Sent: Wednesday, February 11, 2015 4:43 PM

To: creed@qvalue.net

Subject: QValue Contact form submission

 

Comment by the user:

Is your QValue up and running yet?   Thanks.

 

Hi [removed], it is, but not quite public yet. The test from two weeks ago discovered some additional bad data from the MLS we are using for testing. The broker input for “subdivision name” is not a drop down, nor is it assigned by geographic location such as from a lat/long point, but is a free-form field. Brokers can input anything they like.

As just one example we found seven (7) different subdivision names input by brokers in just a single city block of 18 homes—one of which was “N/A”—nice. But it gets worse. That was based on the first entry for the field. Many of the brokers are tossing in up to three subdivision names into the field—you know the trick, input names you know are hot even though that’s not where the house is.

Additionally, we found about 5% of the homes were assigned bad lat/long numbers by the MLS or whoever is supplying that to them. They either land in the street somewhere or in some non-residential plot of land in the middle of nowhere. We had to create a program pulling them into proper location so they can be correctly identified and used in valuations.

Honestly, over the last six months all of our work is creating fixes for a really poorly designed MLS database and all of the inaccuracies in it (stuff like above plus misspellings, etc). If the public knew and the brokers realized just how bad the data in the MLS is they would give the function over to Zillow today :).
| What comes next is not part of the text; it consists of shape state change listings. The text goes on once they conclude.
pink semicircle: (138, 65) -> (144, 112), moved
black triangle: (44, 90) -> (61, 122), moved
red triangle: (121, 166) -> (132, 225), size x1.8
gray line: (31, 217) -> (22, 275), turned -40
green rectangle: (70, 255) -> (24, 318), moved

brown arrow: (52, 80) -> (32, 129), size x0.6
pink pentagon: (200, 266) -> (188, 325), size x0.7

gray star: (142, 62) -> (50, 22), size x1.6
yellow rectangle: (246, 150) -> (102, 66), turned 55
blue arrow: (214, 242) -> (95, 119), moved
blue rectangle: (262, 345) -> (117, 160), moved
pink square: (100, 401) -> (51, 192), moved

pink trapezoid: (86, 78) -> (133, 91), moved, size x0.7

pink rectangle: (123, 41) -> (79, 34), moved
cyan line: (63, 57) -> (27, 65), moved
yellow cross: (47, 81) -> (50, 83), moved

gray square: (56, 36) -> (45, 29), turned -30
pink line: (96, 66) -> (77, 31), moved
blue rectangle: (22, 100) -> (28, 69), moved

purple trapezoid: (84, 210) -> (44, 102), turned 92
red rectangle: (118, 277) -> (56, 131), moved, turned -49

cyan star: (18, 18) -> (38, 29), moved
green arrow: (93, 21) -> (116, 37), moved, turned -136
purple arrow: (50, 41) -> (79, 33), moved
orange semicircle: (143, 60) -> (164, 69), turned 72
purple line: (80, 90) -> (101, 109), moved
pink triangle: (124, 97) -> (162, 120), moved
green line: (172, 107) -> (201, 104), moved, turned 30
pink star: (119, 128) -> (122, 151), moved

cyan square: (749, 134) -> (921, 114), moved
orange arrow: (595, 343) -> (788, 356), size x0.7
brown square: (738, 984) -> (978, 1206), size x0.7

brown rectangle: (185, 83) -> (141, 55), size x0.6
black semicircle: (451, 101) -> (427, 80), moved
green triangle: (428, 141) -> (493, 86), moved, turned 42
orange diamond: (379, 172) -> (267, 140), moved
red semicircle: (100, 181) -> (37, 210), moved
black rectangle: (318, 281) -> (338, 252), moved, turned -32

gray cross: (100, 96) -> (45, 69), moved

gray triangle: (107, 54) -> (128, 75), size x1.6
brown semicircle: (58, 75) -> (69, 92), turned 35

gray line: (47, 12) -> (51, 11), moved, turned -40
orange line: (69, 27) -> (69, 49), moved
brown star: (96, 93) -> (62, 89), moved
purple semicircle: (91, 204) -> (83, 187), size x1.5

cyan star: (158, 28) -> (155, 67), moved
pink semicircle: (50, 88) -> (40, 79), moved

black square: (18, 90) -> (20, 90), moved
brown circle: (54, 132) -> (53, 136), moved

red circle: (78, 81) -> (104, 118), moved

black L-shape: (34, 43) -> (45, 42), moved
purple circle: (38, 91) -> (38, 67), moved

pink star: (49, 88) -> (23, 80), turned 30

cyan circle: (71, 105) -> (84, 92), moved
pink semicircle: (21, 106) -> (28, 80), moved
The software is done and has been fully functioning well for six months. It’s just that I won’t let it go public until I fix all of the MLS data inaccuracies.

We’ve created a fix of four new processes and algorithms to correct for this latest series of bad data discoveries. We will be running tests again in about a week. I am sorry for the delays.

Creed Smith

creed@QValue.net

800 W 8th Avenue #103

Denver CO 80204

303.906.6915

What Exactly Is QValue™?

Hi [removed], you do have an overall grasp of what the software does.  The software is an AVM which is also used in “reverse” as a buyer search tool.

Here’s the overview of how it works.  We start by creating proprietary polygons—geographic shapes; think of these as neighborhoods but smaller with a more precise design and purpose.  We use these to pull comparable properties from.  But not like an appraisal does with three properties and making dollar adjustments based on physical differences in bedrooms or square feet.

Since an AVM is “blind” the standard appraisal method just cannot work.  So we pull “like” homes using 18 months’ of sold data.  (Don’t worry, we trend adjust values to today’s values.)  Then using not only the physical characteristics (that’s what Zillow does) but our proprietary text analysis system we examine all of the descriptions’ and inclusions’ importance toward value using a process called random-forest-regression.  We look for particular text terms which correlate highly between each and the end sale price.

Essentially we are valuing each home based on the emotional impact of key features of the home via the text analysis.  We can then offer the user a dollar value estimate and allow them to experiment with other potential values by comparing the key terms.  What they’ll find is that higher priced homes have a greater number of emotional triggers (the key terms) than their home, whereas lesser priced homes have lesser numbers of key terms.  It’s a great tool for the user to instantly understand what creates differences in value in their own neighborhood.

Using this same system in reverse allows a buyer to simply find any home they really like, click a single button, and the system uses the same kind of analysis to instantly find homes much like the subject based on key emotional triggers.  No more searching solely by price or bedroom count—but instead by the emotional triggers they really are looking for in a home.

We’ve actually not officially launched to the public yet, and have held back licensing the software to brokers as we are starting negotiations with three of the major portals and one very large franchise company.  So we have done zero promotion of the software.  In fact I’m a bit surprised by the number of inquiries we’ve had since we’re really told no one about the software.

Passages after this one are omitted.